▸ Exercise
Within the records below, reproduce without change the lines from the line that has "掃除に便利すぎる「アルカリ電解" through the line that has "何年も掃除していなかった汚れが落", and only those.
-- Provided data follows --
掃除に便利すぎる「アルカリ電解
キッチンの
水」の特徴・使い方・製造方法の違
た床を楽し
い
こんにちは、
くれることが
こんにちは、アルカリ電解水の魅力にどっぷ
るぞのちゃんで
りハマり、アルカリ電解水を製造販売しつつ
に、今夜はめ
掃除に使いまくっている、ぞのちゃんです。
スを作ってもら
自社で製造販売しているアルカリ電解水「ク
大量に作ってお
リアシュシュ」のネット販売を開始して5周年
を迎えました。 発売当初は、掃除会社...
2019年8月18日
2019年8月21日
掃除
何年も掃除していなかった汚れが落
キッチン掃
-- Provided data concluded --
-- Provided data follows --
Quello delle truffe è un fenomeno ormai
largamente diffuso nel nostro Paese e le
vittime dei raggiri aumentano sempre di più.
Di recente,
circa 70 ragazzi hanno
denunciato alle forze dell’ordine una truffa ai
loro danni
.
-- Provided data concluded --
-- Provided data follows --
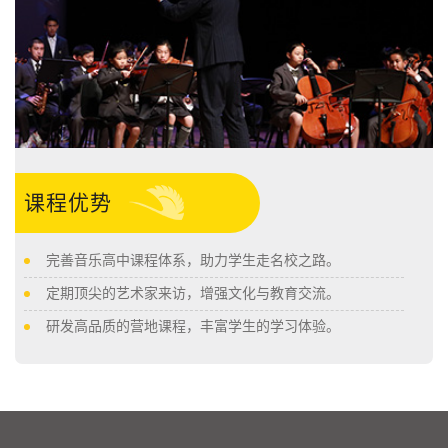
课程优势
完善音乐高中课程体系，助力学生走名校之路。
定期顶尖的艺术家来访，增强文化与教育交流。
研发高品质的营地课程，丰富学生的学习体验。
-- Provided data concluded --
▸ Expected output
掃除に便利すぎる「アルカリ電解
キッチンの
水」の特徴・使い方・製造方法の違
た床を楽し
い
こんにちは、
くれることが
こんにちは、アルカリ電解水の魅力にどっぷ
るぞのちゃんで
りハマり、アルカリ電解水を製造販売しつつ
に、今夜はめ
掃除に使いまくっている、ぞのちゃんです。
スを作ってもら
自社で製造販売しているアルカリ電解水「ク
大量に作ってお
リアシュシュ」のネット販売を開始して5周年
を迎えました。 発売当初は、掃除会社...
2019年8月18日
2019年8月21日
掃除
何年も掃除していなかった汚れが落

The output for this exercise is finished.